Centralised treasury and investment policy

This policy centralises the borrowing and investment powers of state entities with the State's central finance agencies, Treasury Corporation of Victoria and Victoria Financial Management Corporation.

The policy is supported by Direction 3.7.2 issued by the Minister for Finance under the Financial Management Act 1994 . Subject to several exceptions, the Direction gives legal force to the policy.

The Standing Directions are outlined in three documents, the Directions and two supporting documents, namely an instructions document and a guidance document. For further information see Standing Directions for the Minister of Finance.

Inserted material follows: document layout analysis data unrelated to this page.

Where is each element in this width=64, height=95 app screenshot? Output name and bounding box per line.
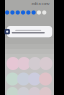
button[interactable]: Contact: [37, 10, 41, 15]
staticText: edit a conv: [31, 1, 49, 6]
button[interactable]: Contact: [21, 10, 25, 15]
button[interactable]: Contact: [42, 10, 46, 15]
button[interactable]: Contact: [10, 10, 15, 15]
button[interactable]: Contact: [16, 10, 20, 15]
button[interactable]: Contact: [32, 10, 36, 15]
button[interactable]: [7, 26, 52, 37]
button[interactable]: Contact: [26, 10, 30, 15]
button[interactable]: Contact: [5, 10, 9, 15]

The key points of the policy are summarised below:

  • the Direction requires State Government agencies to undertake all borrowings, investments and financial arrangements with a financial institution that is either a State-owned entity or has a credit rating, that is the same as or better than the State of Victoria (subject to specific exceptions);

  • for investments, an automatic exemption applies for transactional deposits and investment deposits up to $2 million;

  • while the direction is mandatory, entities can apply for a specific exemption. Exemption requests should contain the support of the relevant portfolio Minister, and will need to be sent to the Treasurer for approval.

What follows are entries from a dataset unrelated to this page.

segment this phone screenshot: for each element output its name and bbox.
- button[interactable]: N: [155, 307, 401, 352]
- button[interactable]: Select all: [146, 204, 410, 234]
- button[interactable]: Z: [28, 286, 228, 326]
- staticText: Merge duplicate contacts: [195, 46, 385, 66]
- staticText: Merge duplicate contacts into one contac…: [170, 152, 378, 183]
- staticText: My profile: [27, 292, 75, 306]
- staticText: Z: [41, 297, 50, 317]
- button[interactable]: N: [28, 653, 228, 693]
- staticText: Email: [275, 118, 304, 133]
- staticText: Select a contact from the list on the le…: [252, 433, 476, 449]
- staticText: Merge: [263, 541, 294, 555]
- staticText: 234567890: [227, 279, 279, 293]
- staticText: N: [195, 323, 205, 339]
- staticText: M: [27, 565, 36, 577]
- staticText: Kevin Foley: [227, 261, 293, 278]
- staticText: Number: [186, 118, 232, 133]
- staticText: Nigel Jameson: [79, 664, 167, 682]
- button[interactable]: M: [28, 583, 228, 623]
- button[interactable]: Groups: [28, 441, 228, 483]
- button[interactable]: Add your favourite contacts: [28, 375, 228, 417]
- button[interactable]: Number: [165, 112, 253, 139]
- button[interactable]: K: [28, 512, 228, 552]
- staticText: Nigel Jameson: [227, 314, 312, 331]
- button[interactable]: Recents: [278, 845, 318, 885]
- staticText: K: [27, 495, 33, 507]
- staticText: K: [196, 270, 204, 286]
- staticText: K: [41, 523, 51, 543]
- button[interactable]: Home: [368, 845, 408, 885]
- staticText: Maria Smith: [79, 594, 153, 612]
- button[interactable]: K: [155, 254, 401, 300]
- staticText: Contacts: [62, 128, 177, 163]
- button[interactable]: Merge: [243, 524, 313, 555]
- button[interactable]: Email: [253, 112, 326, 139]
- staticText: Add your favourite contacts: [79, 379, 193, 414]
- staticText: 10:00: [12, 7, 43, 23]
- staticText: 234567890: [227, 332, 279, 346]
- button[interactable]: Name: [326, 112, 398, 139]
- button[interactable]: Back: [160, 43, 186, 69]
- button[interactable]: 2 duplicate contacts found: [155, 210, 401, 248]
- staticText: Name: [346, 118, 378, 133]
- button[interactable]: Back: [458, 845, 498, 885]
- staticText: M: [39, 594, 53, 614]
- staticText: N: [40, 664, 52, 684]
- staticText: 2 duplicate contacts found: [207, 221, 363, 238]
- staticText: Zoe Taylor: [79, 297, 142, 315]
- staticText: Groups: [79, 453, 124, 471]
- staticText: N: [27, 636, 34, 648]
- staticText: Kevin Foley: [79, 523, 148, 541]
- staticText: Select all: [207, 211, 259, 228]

  • Section 1.5 of the Guidance Document outlines the information to be included in any application for an exemption. It states that ‘exemptions will only be granted in exceptional circumstances’ and that an agency must demonstrate ‘a compelling case for exemption’. It also states that an ‘exemption may be subject to conditions.’

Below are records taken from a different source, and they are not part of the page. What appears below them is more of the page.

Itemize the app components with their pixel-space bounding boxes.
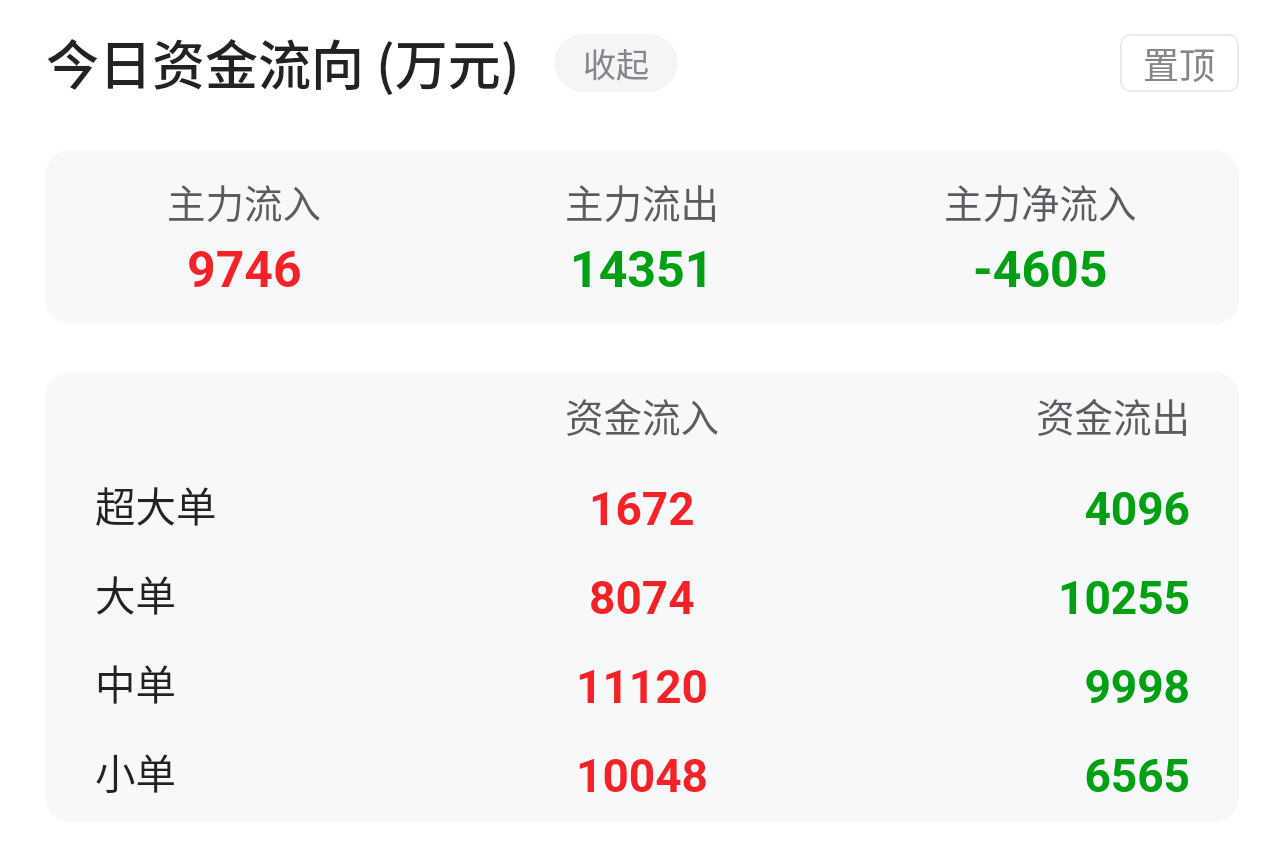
button[interactable]: 主力流出 (443, 150, 841, 324)
staticText: 超大单 (95, 475, 217, 534)
button[interactable]: 中单 (45, 638, 1239, 727)
staticText: -4605 (973, 241, 1108, 300)
button[interactable]: 资金流入 (45, 372, 1239, 460)
staticText: 10255 (1058, 571, 1190, 625)
staticText: 大单 (95, 564, 176, 623)
staticText: 4096 (1084, 482, 1190, 536)
staticText: 1672 (589, 482, 695, 536)
button[interactable]: 主力净流入 (841, 150, 1239, 324)
staticText: 11120 (576, 660, 708, 714)
staticText: 中单 (95, 653, 176, 712)
staticText: 9746 (187, 241, 302, 300)
staticText: 小单 (95, 742, 176, 801)
staticText: 6565 (1084, 749, 1190, 803)
staticText: 主力流入 (167, 173, 322, 229)
button[interactable]: 主力流入 (45, 150, 443, 324)
staticText: 8074 (589, 571, 695, 625)
button[interactable]: 大单 (45, 549, 1239, 638)
button[interactable]: 超大单 (45, 460, 1239, 549)
staticText: 置顶 (1143, 37, 1216, 89)
button[interactable]: 置顶 (1120, 34, 1239, 92)
staticText: 主力流出 (565, 173, 720, 229)
button[interactable]: 收起 (554, 34, 678, 92)
staticText: 今日资金流向 (万元) (46, 24, 520, 101)
staticText: 10048 (576, 749, 708, 803)
staticText: 14351 (570, 241, 714, 300)
staticText: 资金流出 (1035, 387, 1190, 443)
staticText: 主力净流入 (944, 173, 1137, 229)
button[interactable]: 小单 (45, 727, 1239, 816)
staticText: 9998 (1084, 660, 1190, 714)
staticText: 资金流入 (565, 387, 720, 443)
staticText: 收起 (583, 39, 649, 87)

  • where an ongoing exemption from is sought, the Treasurer and DTF have determined that a condition of such exemption is that agencies should write to the Director, Financial Assets and Liabilities, DTF, prior to the end of May each year:

    • requesting an annual refreshing of the exemption; and
    • outlining why this exemption is still required;
  • the Instructions Document notes that: (a) a Treasury Policy is required for agencies with borrowings and/or cash and interest-earning investments such as term deposits, and (b) an  investment policy is required for agencies investing with VFMC or in long term or other high risk assets such as equities and managed funds.